Hit pay dirt with Ritchie Valens and 'La Bamba'
Bob Keane, the colorful Hawaiian shirt-wearing record man whose independent label Del-Fi Records produced hits by Latino rock star Ritchie Valens and Texas-bred singer-guitarist Bobby Fuller, died Saturday in Los Angeles. He was 87.
Keane had been living in a home for the elderly for the past year and died of natural causes, according to former Del-Fi staffer Bryan Thomas.
Born Robert Kuhn, he was a clarinet student as a youth, and decided to pursue a music career after seeing Benny Goodman in concert.
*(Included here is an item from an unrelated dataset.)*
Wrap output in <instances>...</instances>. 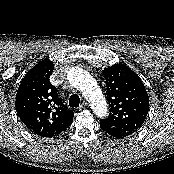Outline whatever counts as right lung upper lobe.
Masks as SVG:
<instances>
[{"label": "right lung upper lobe", "instance_id": "1", "mask_svg": "<svg viewBox=\"0 0 174 174\" xmlns=\"http://www.w3.org/2000/svg\"><path fill=\"white\" fill-rule=\"evenodd\" d=\"M54 70L50 60H42L31 68L17 90L15 108L25 126L41 137L58 135L73 120V111L58 97L56 87L49 82Z\"/></svg>", "mask_w": 174, "mask_h": 174}]
</instances>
After service during WWII, he played with such top swing names as Artie Shaw and Woody Herman, and gigged with West Coast luminaries like Shelly Manne, Red Norvo and Nelson Riddle.
After changing his last name to Keene and finally Keane during the ’50s, he hosted his own TV show on CBS’ L.A. outlet KNXT and played the lounges in Las Vegas.
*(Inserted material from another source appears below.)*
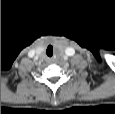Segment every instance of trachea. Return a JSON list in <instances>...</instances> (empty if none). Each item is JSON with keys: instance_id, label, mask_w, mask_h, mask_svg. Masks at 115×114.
Segmentation results:
<instances>
[{"instance_id": "3493384b", "label": "trachea", "mask_w": 115, "mask_h": 114, "mask_svg": "<svg viewBox=\"0 0 115 114\" xmlns=\"http://www.w3.org/2000/svg\"><path fill=\"white\" fill-rule=\"evenodd\" d=\"M46 53L50 57L53 55V47L51 45L47 47Z\"/></svg>"}]
</instances>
In 1957, Keane founded an independent label, Keen, with Greek businessman John Siamas. Former Specialty Records A&R man Bumps Blackwell brought the new imprint a former gospel singer making his first move as a pop performer.
However, a falling-out with his partner saw Keane exiting the label just as Keen released its first 45: “You Send Me” by Sam Cooke.
In 1958, Keane established Del-Fi Records (after the Oracle of Delphi, in a possible slap at his former partner). He quickly hit pay dirt with a Pacoima teen named Richard Valenzuela, whom he rechristened Ritchie Valens.
Del-Fi recorded prolifically into the ’60s, scoring minor hits by rocker Chan Romero (“Hippy Hippy Shake”), R&B group Little Caesar and the Romans (“Those Oldies but Goodies Remind Me of You”), surf acts Dick Dale and the Del-Tones and the Lively Ones (whose “Surf Rider” was used in Quentin Tarantino’s “Pulp Fiction”), teen idol-TV star Johnny Crawford and the young Frank Zappa.
Keane folded Del-Fi in 1967. In the late ’70s, he went on to host a network musical variety show, which featured his young sons.
He reactivated Del-Fi in the 1990s, overseeing a young staff that lovingly reissued the label’s old masters. Keane is survived by three sons and a daughter.